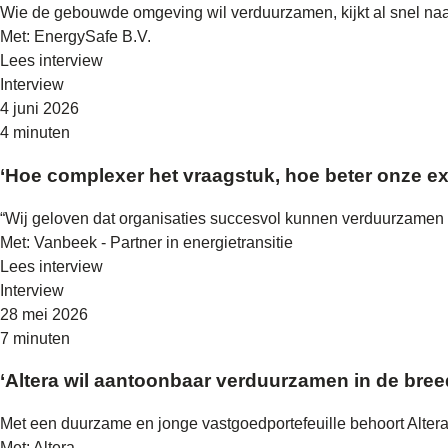
Wie de gebouwde omgeving wil verduurzamen, kijkt al snel naar 
Met: EnergySafe B.V.
Lees interview
Interview
4 juni 2026
4 minuten
‘Hoe complexer het vraagstuk, hoe beter onze exp
“Wij geloven dat organisaties succesvol kunnen verduurzamen a
Met: Vanbeek - Partner in energietransitie
Lees interview
Interview
28 mei 2026
7 minuten
‘Altera wil aantoonbaar verduurzamen in de bree
Met een duurzame en jonge vastgoedportefeuille behoort Altera 
Met: Altera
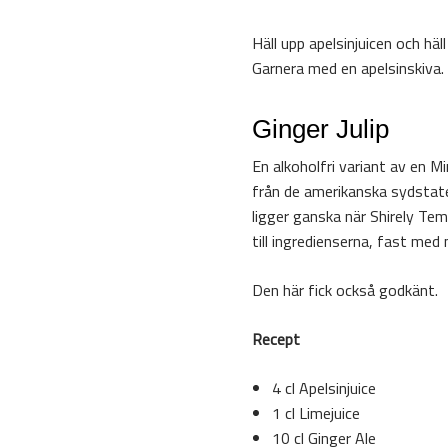
Häll upp apelsinjuicen och häl
Garnera med en apelsinskiva.
Ginger Julip
En alkoholfri variant av en M
från de amerikanska sydstate
ligger ganska när Shirely Te
till ingredienserna, fast med
Den här fick också godkänt.
Recept
4 cl Apelsinjuice
1 cl Limejuice
10 cl Ginger Ale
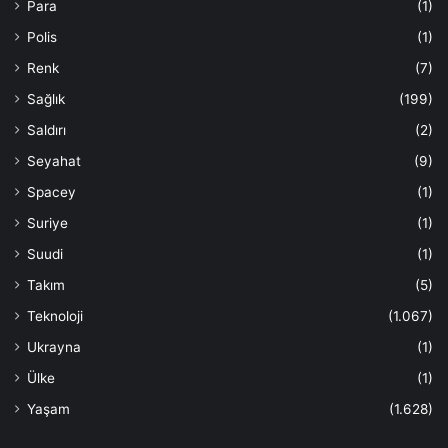
Para
(1)
Polis
(1)
Renk
(7)
Sağlık
(199)
Saldırı
(2)
Seyahat
(9)
Spacey
(1)
Suriye
(1)
Suudi
(1)
Takım
(5)
Teknoloji
(1.067)
Ukrayna
(1)
Ülke
(1)
Yaşam
(1.628)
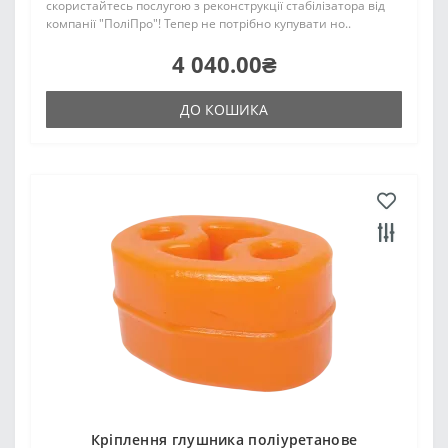
скористайтесь послугою з реконструкції стабілізатора від
компанії "ПоліПро"! Тепер не потрібно купувати но..
4 040.00₴
ДО КОШИКА
Кріплення глушника поліуретанове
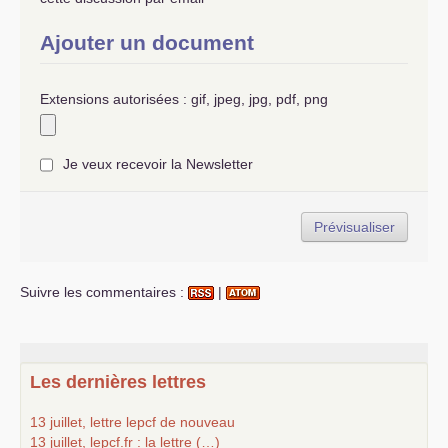
Ajouter un document
Extensions autorisées : gif, jpeg, jpg, pdf, png
Je veux recevoir la Newsletter
Suivre les commentaires :
|
Les dernières lettres
13 juillet, lettre lepcf de nouveau
13 juillet, lepcf.fr : la lettre (…)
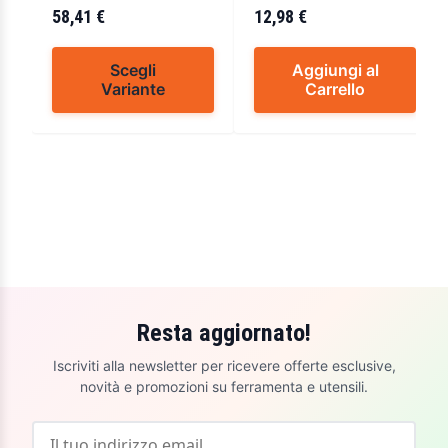
58,41 €
12,98 €
Scegli
Aggiungi al
Variante
Carrello
Resta aggiornato!
Iscriviti alla newsletter per ricevere offerte esclusive,
novità e promozioni su ferramenta e utensili.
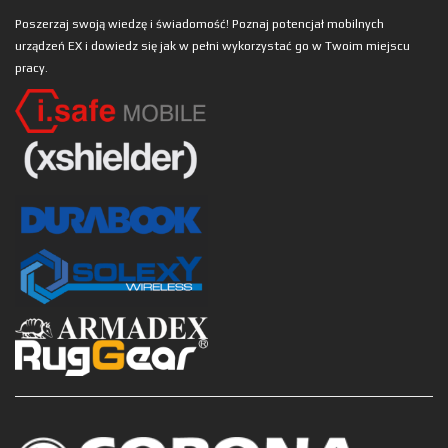
Poszerzaj swoją wiedzę i świadomość! Poznaj potencjał mobilnych
urządzeń EX i dowiedz się jak w pełni wykorzystać go w Twoim miejscu
pracy.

○ ○ ○ ○

#### Exercise brief:
Skip the pictures and print each record exactly as it stands.

#### Response to this exercise:
Wie de gebouwde omgeving wil verduurzamen, kijkt al snel naar 
Met: EnergySafe B.V.
Lees interview
Interview
4 juni 2026
4 minuten
‘Hoe complexer het vraagstuk, hoe beter onze exp
“Wij geloven dat organisaties succesvol kunnen verduurzamen a
Met: Vanbeek - Partner in energietransitie
Lees interview
Interview
28 mei 2026
7 minuten
‘Altera wil aantoonbaar verduurzamen in de bree
Met een duurzame en jonge vastgoedportefeuille behoort Altera 
Met: Altera
Häll upp apelsinjuicen och häl
Garnera med en apelsinskiva.
Ginger Julip
En alkoholfri variant av en M
från de amerikanska sydstate
ligger ganska när Shirely Te
till ingredienserna, fast med
Den här fick också godkänt.
Recept
4 cl Apelsinjuice
1 cl Limejuice
10 cl Ginger Ale
Para
(1)
Polis
(1)
Renk
(7)
Sağlık
(199)
Saldırı
(2)
Seyahat
(9)
Spacey
(1)
Suriye
(1)
Suudi
(1)
Takım
(5)
Teknoloji
(1.067)
Ukrayna
(1)
Ülke
(1)
Yaşam
(1.628)
скористайтесь послугою з реконструкції стабілізатора від
компанії "ПоліПро"! Тепер не потрібно купувати но..
4 040.00₴
ДО КОШИКА
Кріплення глушника поліуретанове
Ajouter un document
Extensions autorisées : gif, jpeg, jpg, pdf, png
Je veux recevoir la Newsletter
Suivre les commentaires :
|
Les dernières lettres
13 juillet, lettre lepcf de nouveau
13 juillet, lepcf.fr : la lettre (…)
58,41 €
12,98 €
Scegli
Aggiungi al
Variante
Carrello
Resta aggiornato!
Iscriviti alla newsletter per ricevere offerte esclusive,
novità e promozioni su ferramenta e utensili.
Poszerzaj swoją wiedzę i świadomość! Poznaj potencjał mobilnych
urządzeń EX i dowiedz się jak w pełni wykorzystać go w Twoim miejscu
pracy.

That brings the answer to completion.